Welcome to your first week of work at the Center for Disease Control. Time to get to work!
Due to the recent epidemic of West Nile Virus in the Windy City, we've had the Department of Public Health set up a surveillance and control system. We're hoping it will let us learn something from the mosquito population as we collect data over time. Pesticides are a necessary evil in the fight for public health and safety, not to mention expensive! We need to derive an effective plan to deploy pesticides throughout the city, and that is exactly where you come in!
As it's your first week on the job, let's get your development environment set up. Amongst your orientation group, we'll need you to get started by doing the following exercises.

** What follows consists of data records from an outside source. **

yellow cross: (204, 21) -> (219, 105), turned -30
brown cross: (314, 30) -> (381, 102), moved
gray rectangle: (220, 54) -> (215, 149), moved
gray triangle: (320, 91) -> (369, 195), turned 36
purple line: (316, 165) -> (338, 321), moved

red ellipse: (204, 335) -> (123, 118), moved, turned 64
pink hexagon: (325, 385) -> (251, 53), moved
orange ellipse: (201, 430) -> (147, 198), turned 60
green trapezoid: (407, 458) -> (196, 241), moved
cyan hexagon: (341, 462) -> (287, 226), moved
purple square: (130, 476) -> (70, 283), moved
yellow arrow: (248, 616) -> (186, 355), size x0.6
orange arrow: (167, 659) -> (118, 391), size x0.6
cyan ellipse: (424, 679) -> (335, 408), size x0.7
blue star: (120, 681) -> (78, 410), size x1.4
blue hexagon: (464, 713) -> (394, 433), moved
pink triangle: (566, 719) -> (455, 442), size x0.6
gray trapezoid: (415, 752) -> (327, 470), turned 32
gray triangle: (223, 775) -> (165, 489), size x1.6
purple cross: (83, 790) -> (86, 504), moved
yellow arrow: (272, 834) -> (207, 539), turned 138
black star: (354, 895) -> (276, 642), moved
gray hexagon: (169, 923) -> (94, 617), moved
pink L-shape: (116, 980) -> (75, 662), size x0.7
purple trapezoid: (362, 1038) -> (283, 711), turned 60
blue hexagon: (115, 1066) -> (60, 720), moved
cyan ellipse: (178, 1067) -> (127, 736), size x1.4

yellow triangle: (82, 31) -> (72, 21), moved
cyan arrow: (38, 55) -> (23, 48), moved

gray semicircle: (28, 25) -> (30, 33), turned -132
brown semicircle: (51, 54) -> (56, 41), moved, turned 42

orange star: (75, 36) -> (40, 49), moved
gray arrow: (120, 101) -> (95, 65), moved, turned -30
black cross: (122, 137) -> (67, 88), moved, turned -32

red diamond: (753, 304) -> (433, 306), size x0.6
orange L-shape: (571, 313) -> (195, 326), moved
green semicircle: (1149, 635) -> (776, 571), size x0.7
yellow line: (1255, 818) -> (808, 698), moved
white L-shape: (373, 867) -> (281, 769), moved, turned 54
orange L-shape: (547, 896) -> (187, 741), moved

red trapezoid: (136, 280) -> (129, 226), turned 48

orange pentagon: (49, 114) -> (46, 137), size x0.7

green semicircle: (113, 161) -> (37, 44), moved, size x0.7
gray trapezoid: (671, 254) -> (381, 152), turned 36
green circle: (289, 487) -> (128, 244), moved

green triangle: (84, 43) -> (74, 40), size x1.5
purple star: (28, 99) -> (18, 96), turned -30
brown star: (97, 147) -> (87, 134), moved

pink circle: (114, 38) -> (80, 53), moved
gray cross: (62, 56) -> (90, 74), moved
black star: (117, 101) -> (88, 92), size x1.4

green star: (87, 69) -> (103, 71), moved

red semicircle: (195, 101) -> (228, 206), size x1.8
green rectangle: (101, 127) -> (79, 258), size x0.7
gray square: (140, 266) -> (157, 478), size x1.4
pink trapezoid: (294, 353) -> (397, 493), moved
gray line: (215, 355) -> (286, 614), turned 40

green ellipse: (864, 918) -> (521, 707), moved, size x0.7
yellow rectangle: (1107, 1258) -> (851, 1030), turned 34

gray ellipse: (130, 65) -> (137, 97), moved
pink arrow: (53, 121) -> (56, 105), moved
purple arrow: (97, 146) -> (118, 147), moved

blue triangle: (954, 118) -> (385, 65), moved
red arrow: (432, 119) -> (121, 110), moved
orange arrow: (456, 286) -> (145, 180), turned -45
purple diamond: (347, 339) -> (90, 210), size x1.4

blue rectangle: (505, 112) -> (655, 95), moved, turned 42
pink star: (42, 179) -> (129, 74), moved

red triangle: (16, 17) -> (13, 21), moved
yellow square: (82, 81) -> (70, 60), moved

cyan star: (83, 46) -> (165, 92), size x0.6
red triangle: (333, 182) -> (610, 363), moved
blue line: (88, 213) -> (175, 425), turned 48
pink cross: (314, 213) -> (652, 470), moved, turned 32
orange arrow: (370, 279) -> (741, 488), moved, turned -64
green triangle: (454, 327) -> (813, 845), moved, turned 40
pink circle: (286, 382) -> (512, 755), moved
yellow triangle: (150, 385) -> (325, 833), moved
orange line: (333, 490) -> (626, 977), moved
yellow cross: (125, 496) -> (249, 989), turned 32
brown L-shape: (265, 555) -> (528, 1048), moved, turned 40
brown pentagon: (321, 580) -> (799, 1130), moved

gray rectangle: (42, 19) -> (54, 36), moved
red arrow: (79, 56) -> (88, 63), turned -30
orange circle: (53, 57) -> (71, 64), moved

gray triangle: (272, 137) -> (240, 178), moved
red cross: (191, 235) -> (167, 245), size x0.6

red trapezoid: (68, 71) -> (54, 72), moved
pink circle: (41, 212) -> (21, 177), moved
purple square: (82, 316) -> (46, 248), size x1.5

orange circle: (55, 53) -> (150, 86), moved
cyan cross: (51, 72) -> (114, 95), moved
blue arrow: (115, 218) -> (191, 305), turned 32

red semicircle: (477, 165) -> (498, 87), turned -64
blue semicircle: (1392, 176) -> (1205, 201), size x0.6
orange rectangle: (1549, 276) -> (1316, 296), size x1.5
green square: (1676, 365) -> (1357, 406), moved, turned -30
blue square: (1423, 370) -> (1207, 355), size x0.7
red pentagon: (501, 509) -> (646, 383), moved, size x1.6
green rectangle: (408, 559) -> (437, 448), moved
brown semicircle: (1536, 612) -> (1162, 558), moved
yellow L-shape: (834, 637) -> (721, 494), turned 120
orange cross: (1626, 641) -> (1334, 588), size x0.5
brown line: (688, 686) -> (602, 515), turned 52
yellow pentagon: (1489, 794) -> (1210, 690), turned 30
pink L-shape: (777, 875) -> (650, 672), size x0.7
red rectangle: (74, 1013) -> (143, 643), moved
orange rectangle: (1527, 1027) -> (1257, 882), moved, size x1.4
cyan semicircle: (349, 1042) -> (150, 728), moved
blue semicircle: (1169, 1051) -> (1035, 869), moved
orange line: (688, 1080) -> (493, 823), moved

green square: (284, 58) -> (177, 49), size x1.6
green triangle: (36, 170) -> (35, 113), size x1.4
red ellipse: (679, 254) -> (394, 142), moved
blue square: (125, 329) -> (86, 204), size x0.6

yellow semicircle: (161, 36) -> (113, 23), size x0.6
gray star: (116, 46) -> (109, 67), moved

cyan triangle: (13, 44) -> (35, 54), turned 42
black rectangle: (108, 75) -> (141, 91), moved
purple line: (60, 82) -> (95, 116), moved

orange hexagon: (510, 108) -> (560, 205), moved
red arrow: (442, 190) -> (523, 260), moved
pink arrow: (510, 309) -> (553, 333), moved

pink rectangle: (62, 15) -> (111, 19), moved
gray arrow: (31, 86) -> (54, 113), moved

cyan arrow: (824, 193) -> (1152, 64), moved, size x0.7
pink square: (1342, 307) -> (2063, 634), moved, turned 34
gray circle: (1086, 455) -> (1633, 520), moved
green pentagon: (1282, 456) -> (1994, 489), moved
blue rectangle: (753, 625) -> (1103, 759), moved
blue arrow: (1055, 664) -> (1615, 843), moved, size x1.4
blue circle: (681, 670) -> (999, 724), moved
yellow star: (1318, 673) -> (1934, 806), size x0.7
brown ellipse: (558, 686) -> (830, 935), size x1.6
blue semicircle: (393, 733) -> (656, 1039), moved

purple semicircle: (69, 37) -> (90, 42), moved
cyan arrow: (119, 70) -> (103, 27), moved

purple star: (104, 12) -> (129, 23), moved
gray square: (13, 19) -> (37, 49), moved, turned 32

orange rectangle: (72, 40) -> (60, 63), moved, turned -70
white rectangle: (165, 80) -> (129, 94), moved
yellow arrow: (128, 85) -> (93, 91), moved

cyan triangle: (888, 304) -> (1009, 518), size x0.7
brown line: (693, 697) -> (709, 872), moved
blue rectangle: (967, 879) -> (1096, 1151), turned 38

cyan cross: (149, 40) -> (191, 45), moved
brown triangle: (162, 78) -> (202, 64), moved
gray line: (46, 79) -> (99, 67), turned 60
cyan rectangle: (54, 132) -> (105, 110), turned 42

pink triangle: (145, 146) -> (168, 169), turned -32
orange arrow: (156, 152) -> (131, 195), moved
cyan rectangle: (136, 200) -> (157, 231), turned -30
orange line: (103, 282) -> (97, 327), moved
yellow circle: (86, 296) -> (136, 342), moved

Also, see Linda in HR about getting your benefits set up. We have a GREAT health plan!
Once again, welcome to the CDC. We have high expectations for you!
The dataset, along with description, can be found here: https://www.kaggle.com/c/predict-west-nile-virus/.
This is also where you will be submitting your code for evaluation. We will be using the Kaggle Leaderboard to keep track of your score. The leaderboard uses roughly 30% of the dataset to score an AUC (Area Under Curve) metric. You can read more about the scoring metric here.
Here are your orientation assignments for your first day on the job:
- Set up a GitHub repository.
- Explore the data.
- Brainstorm a project roadmap.
- Produce a model and make predictions for where the Department of Public Health should be spraying.
- Submit your predictions to Kaggle (you can submit these as many times as you want to Kaggle) and get an AUC score.
- Create a Trello board/a Google sheet with tickets assigned to individual members of your team to keep the project organized. (Please tag whoever in your team is taking the lead on any part)
- Create a GitHub repository for the group. Each member should be added as a contributor.
- Retrieve the dataset and upload it into a directory named
- Generate a .py or .ipynb file that imports the data available data.
- Describe the data. What does it represent? What types are present? What does each data points' distribution look like? Discuss these questions, and your own, with your partners. Document your conclusions.
- What kind of cleaning is needed? Document any potential issues that will need to be resolved.
Note: As you know, EDA is the single most important part of data science. This is where you should be spending most of your time. Knowing your data, and understanding the status of its integrity, is what makes or breaks a project.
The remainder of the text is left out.